Tuesday, March 17, 2009

Mormon Fishing and Passive-Agressive Reprisals

This weekend I went to the Carl's Jr with an American friend. It's a little more expensive than the other fast food places in the city, but it compensates by being a little more Western friendly (free refills, ice dispenser, they bring your food out to you when it's ready,  TVs that blast MTV from the UK). As I started in to my Dvoynoy Vestern Burger ( Double Western Bacon Cheeseburger, sans bacon), I looked around at who was sitting around us. I pointed out to my friend that the guy behind him was definitely an American. No way, he said. But I knew he was; he had masculine-looking shoes on. A dead giveaway.
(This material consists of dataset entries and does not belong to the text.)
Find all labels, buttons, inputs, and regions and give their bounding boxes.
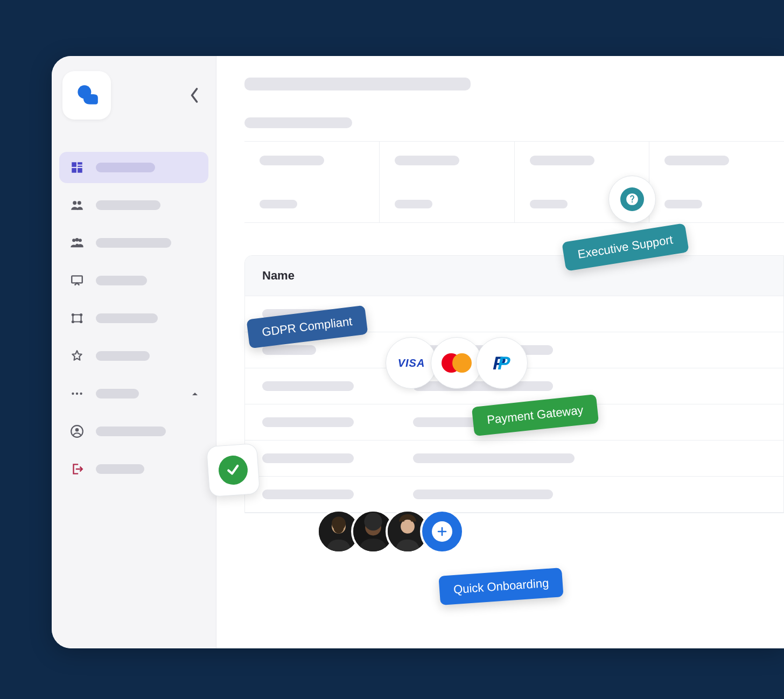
nav-label-placeholder <box>96 351 150 361</box>
stat-value-placeholder <box>260 200 297 208</box>
plus-icon <box>432 521 452 542</box>
nav-label-placeholder <box>96 200 160 210</box>
check-circle-icon <box>218 455 249 486</box>
svg-rect-1 <box>72 162 76 167</box>
svg-point-14 <box>72 320 74 323</box>
table-row[interactable] <box>245 477 783 513</box>
cell-placeholder <box>262 417 354 427</box>
star-icon <box>69 348 85 364</box>
svg-point-6 <box>73 201 76 205</box>
sidebar-header <box>59 71 208 126</box>
people-icon <box>69 197 85 213</box>
badge-payment-label: Payment Gateway <box>486 403 584 427</box>
table-header: Name <box>245 256 783 296</box>
svg-point-9 <box>75 238 79 242</box>
sidebar-item-more[interactable] <box>59 378 208 409</box>
stat-value-placeholder <box>395 200 432 208</box>
svg-rect-3 <box>78 166 82 167</box>
cell-placeholder <box>262 381 354 391</box>
svg-point-18 <box>80 393 82 395</box>
group-icon <box>69 235 85 251</box>
nav-label-placeholder <box>96 427 166 436</box>
sidebar-item-dashboard[interactable] <box>59 152 208 183</box>
stat-value-placeholder <box>664 200 702 208</box>
svg-point-7 <box>78 201 81 205</box>
caret-up-icon <box>191 389 199 399</box>
stat-label-placeholder <box>530 156 594 165</box>
svg-point-10 <box>79 239 82 242</box>
account-icon <box>69 423 85 439</box>
svg-point-25 <box>364 513 382 530</box>
nav-label-placeholder <box>96 389 139 399</box>
svg-point-16 <box>72 393 74 395</box>
sidebar-item-groups[interactable] <box>59 227 208 258</box>
badge-gdpr-label: GDPR Compliant <box>261 314 353 339</box>
stat-card[interactable] <box>649 142 784 222</box>
svg-point-12 <box>72 313 74 316</box>
payment-mastercard <box>431 337 482 389</box>
stat-label-placeholder <box>664 156 729 165</box>
svg-point-13 <box>80 313 82 316</box>
page-title-placeholder <box>244 78 471 90</box>
paypal-icon: PP <box>493 353 510 374</box>
stat-label-placeholder <box>260 156 324 165</box>
more-icon <box>69 386 85 402</box>
logout-icon <box>69 461 85 477</box>
svg-rect-2 <box>78 162 82 164</box>
svg-point-15 <box>80 320 82 323</box>
sidebar-nav <box>59 152 208 485</box>
sidebar-item-favorites[interactable] <box>59 340 208 372</box>
presentation-icon <box>69 272 85 289</box>
sidebar-collapse-button[interactable] <box>184 85 205 106</box>
payment-visa: VISA <box>386 337 437 389</box>
cell-placeholder <box>262 345 316 355</box>
stat-card[interactable] <box>380 142 515 222</box>
nav-label-placeholder <box>96 464 144 474</box>
table-row[interactable] <box>245 441 783 477</box>
sidebar-item-presentation[interactable] <box>59 265 208 296</box>
cell-placeholder <box>262 490 354 499</box>
sidebar-item-network[interactable] <box>59 303 208 334</box>
sidebar-item-account[interactable] <box>59 416 208 447</box>
avatar-group <box>317 509 464 554</box>
dashboard-icon <box>69 159 85 176</box>
network-icon <box>69 310 85 326</box>
cell-placeholder <box>262 453 354 463</box>
badge-onboarding-label: Quick Onboarding <box>453 576 549 596</box>
payment-paypal: PP <box>476 337 528 389</box>
sidebar <box>52 56 216 648</box>
add-user-button[interactable] <box>420 509 464 554</box>
cell-placeholder <box>413 453 575 463</box>
payment-methods-row: VISA PP <box>386 337 528 389</box>
cell-placeholder <box>413 490 553 499</box>
question-icon <box>620 187 644 211</box>
column-header-name[interactable]: Name <box>262 269 295 282</box>
stat-label-placeholder <box>395 156 459 165</box>
stat-card[interactable] <box>244 142 380 222</box>
mastercard-icon <box>442 353 472 373</box>
stat-value-placeholder <box>530 200 568 208</box>
svg-rect-4 <box>72 168 76 173</box>
help-bubble[interactable] <box>608 176 656 223</box>
stats-cards-row <box>244 141 784 223</box>
nav-label-placeholder <box>96 313 158 323</box>
chat-bubbles-icon <box>73 82 100 109</box>
sidebar-item-people[interactable] <box>59 190 208 221</box>
nav-label-placeholder <box>96 276 147 285</box>
svg-point-27 <box>401 520 415 534</box>
svg-point-17 <box>76 393 78 395</box>
nav-label-placeholder <box>96 163 155 172</box>
svg-rect-11 <box>72 276 82 283</box>
svg-point-20 <box>75 428 79 432</box>
visa-icon: VISA <box>398 357 425 369</box>
svg-rect-5 <box>78 168 82 173</box>
sidebar-item-logout[interactable] <box>59 453 208 485</box>
check-card <box>206 443 260 497</box>
section-label-placeholder <box>244 117 352 128</box>
chevron-left-icon <box>189 87 200 103</box>
app-logo[interactable] <box>62 71 111 120</box>
svg-point-8 <box>72 239 75 242</box>
nav-label-placeholder <box>96 238 171 248</box>
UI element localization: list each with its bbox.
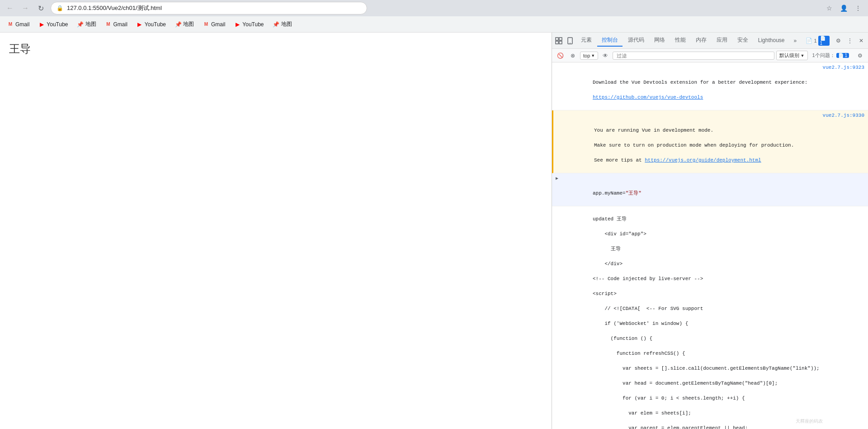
bookmarks-bar: M Gmail ▶ YouTube 📌 地图 M Gmail ▶ YouTube…: [0, 16, 868, 33]
tab-application[interactable]: 应用: [712, 34, 732, 47]
console-line-4: updated 王导 <div id="app"> 王导 </div> <!--…: [552, 206, 868, 429]
svg-rect-1: [559, 38, 562, 40]
console-level-dropdown[interactable]: 默认级别 ▼: [776, 51, 808, 60]
settings-icon[interactable]: ⋮: [852, 2, 864, 14]
reload-button[interactable]: ↻: [34, 2, 47, 14]
console-block-icon[interactable]: ⊗: [567, 50, 578, 61]
tab-sources[interactable]: 源代码: [623, 34, 649, 47]
toolbar-icons: ☆ 👤 ⋮: [823, 2, 864, 14]
bookmark-gmail-1[interactable]: M Gmail: [4, 19, 33, 29]
forward-button[interactable]: →: [19, 2, 32, 14]
maps-icon-1: 📌: [77, 21, 84, 28]
bookmark-maps-label-3: 地图: [281, 20, 292, 28]
youtube-icon-1: ▶: [38, 21, 45, 28]
issue-icon: 📄: [806, 38, 812, 44]
maps-icon-2: 📌: [175, 21, 181, 28]
devtools-settings-icon[interactable]: ⚙: [833, 35, 844, 46]
bookmark-youtube-label-3: YouTube: [242, 21, 264, 28]
gmail-icon-2: M: [105, 21, 112, 28]
line-ref-1[interactable]: vue2.7.js:9323: [823, 64, 864, 72]
main-area: 王导 元素 控制台 源代码 网络 性能 内存 应用 安全 Lighthouse: [0, 33, 868, 429]
tab-more-icon[interactable]: »: [790, 35, 801, 46]
youtube-icon-2: ▶: [137, 21, 143, 28]
console-line-2: vue2.7.js:9330 You are running Vue in de…: [552, 110, 868, 173]
console-issue-label: 1个问题：: [812, 52, 835, 59]
console-clear-icon[interactable]: 🚫: [555, 50, 566, 61]
youtube-icon-3: ▶: [234, 21, 241, 28]
bookmark-youtube-label-2: YouTube: [145, 21, 166, 28]
console-context-dropdown[interactable]: top ▼: [580, 52, 598, 60]
console-issue-count: 📄 1: [836, 53, 849, 58]
devtools-panel: 元素 控制台 源代码 网络 性能 内存 应用 安全 Lighthouse » 📄…: [552, 33, 868, 429]
devtools-more-icon[interactable]: ⋮: [844, 35, 855, 46]
back-button[interactable]: ←: [4, 2, 16, 14]
devtools-toolbar: 元素 控制台 源代码 网络 性能 内存 应用 安全 Lighthouse » 📄…: [552, 33, 868, 49]
chevron-down-icon: ▼: [591, 53, 595, 58]
expand-triangle-3[interactable]: ▶: [556, 175, 558, 182]
console-output: vue2.7.js:9323 Download the Vue Devtools…: [552, 62, 868, 429]
tab-lighthouse[interactable]: Lighthouse: [754, 35, 789, 46]
bookmark-maps-label-2: 地图: [183, 20, 194, 28]
tab-memory[interactable]: 内存: [691, 34, 711, 47]
svg-rect-0: [556, 38, 558, 40]
address-bar-container: 🔒: [51, 2, 367, 14]
bookmark-icon[interactable]: ☆: [823, 2, 835, 14]
tab-elements[interactable]: 元素: [576, 34, 596, 47]
tab-performance[interactable]: 性能: [670, 34, 690, 47]
bookmark-gmail-3[interactable]: M Gmail: [199, 19, 229, 29]
console-context-label: top: [583, 53, 590, 58]
bookmark-gmail-label-3: Gmail: [211, 21, 225, 28]
deployment-link[interactable]: https://vuejs.org/guide/deployment.html: [645, 157, 761, 163]
browser-frame: ← → ↻ 🔒 ☆ 👤 ⋮ M Gmail ▶ YouTube 📌 地图: [0, 0, 868, 429]
tab-security[interactable]: 安全: [733, 34, 753, 47]
issue-badge: 📄 1 📄 1: [803, 35, 832, 47]
page-title: 王导: [9, 42, 542, 56]
tab-console[interactable]: 控制台: [597, 34, 623, 47]
tab-network[interactable]: 网络: [650, 34, 670, 47]
bookmark-youtube-2[interactable]: ▶ YouTube: [133, 19, 170, 29]
lock-icon: 🔒: [57, 5, 63, 11]
console-filter-input[interactable]: [613, 52, 774, 60]
console-toolbar: 🚫 ⊗ top ▼ 👁 默认级别 ▼ 1个问题： 📄 1 ⚙: [552, 49, 868, 62]
console-level-label: 默认级别: [779, 52, 799, 58]
bookmark-gmail-label-1: Gmail: [15, 21, 29, 28]
svg-point-5: [570, 43, 571, 43]
console-settings-icon[interactable]: ⚙: [854, 50, 865, 61]
gmail-icon-1: M: [7, 21, 14, 28]
watermark: 天釋座的码农: [796, 418, 823, 424]
devtools-close-icon[interactable]: ✕: [856, 35, 866, 46]
console-eye-icon[interactable]: 👁: [600, 50, 611, 61]
title-bar: ← → ↻ 🔒 ☆ 👤 ⋮: [0, 0, 868, 16]
bookmark-maps-3[interactable]: 📌 地图: [269, 19, 296, 30]
address-input[interactable]: [67, 5, 361, 12]
issue-count-badge: 📄 1: [818, 36, 830, 46]
issue-count-text: 1: [814, 38, 816, 43]
line-ref-2[interactable]: vue2.7.js:9330: [823, 112, 864, 119]
gmail-icon-3: M: [203, 21, 209, 28]
svg-rect-2: [556, 41, 558, 44]
devtools-inspect-icon[interactable]: [554, 35, 564, 46]
svg-rect-3: [559, 41, 562, 44]
bookmark-youtube-1[interactable]: ▶ YouTube: [35, 19, 71, 29]
chevron-down-icon-2: ▼: [801, 53, 805, 58]
devtools-device-icon[interactable]: [565, 35, 576, 46]
console-issue-badge: 1个问题： 📄 1: [810, 51, 852, 60]
bookmark-gmail-2[interactable]: M Gmail: [102, 19, 131, 29]
profile-icon[interactable]: 👤: [837, 2, 850, 14]
bookmark-maps-2[interactable]: 📌 地图: [171, 19, 198, 30]
console-line-1: vue2.7.js:9323 Download the Vue Devtools…: [552, 62, 868, 110]
page-content: 王导: [0, 33, 552, 429]
devtools-link[interactable]: https://github.com/vuejs/vue-devtools: [593, 95, 703, 100]
window-controls: ← → ↻: [4, 2, 47, 14]
bookmark-youtube-label-1: YouTube: [47, 21, 68, 28]
maps-icon-3: 📌: [273, 21, 279, 28]
bookmark-maps-label-1: 地图: [85, 20, 96, 28]
bookmark-gmail-label-2: Gmail: [113, 21, 127, 28]
console-line-3: ▶ app.myName="王导": [552, 173, 868, 206]
bookmark-maps-1[interactable]: 📌 地图: [74, 19, 100, 30]
bookmark-youtube-3[interactable]: ▶ YouTube: [231, 19, 267, 29]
As we debated whether he was or not, two nice, young clean-cut looking gentlemen showed up. Mormons on their Mission. What I don't understand about these guys is how they can be so nicely dressed all the time, but still look kind of shabby, like boys that have to wear ties on chapel days in junior high. They may have enthusiasm and get-up-and-go, but they certainly lack panache. They walk up to the obvious American and they give him the hand shake/bro hug. Then two more clean-cut guys showed up. Then two more. My friend was intrigued by this development. Should we say hi, he asked. What for, I responded; at this point the Russian winter has removed all the bonhomie from my character. So, my friend decided to go "Mormon fishing" and opened his Bible and left it conspicuously on the corner of our table. He didn't get any nibbles. These guys were too distracted by free refills to worry about my friend's immortal soul.

I then walked down to the English language book store and bought a book. The cashier wasn't very helpful and seemed pretty surly, so, when I was purchasing the book, I took out the largest bill I had to pay for it (which, for some reason is the most annoying thing you can do while purchasing something here in Russia). Don't you have anything smaller, she asked with a heavy sigh. Nope, I lied. Well, do you have any small change (the other most annoying thing you can do while paying is to not have exact change). Nope, I lied again. Fine, she said and asked if I wanted a bag. I figured this would probably be a hassle for her to grab a bag and put this book in it, and might, in fact, ruin her whole afternoon. Yes, I said, I definitely want a bag. I admit I took an inordinate amount of perverse pleasure over this interaction.

3 comments:

UcheSarah said...

Shoes are the dead give away of the is the whitey a Euro or Americano game that we play here. Though we have quite a few Australians here, so they confuse the game a bit, but it's fun to play in the ritzy areas of Manila. Of course, the other game is trying to figure out the age gap in the whitey/Filipina couple....

zach harrison said...

that last paragraph is why i like you.

Lauren said...

you would, you little ass!

side note: every time i miss you i watch arrested development plus a little freinds. chandler bing + michael bluth = joel.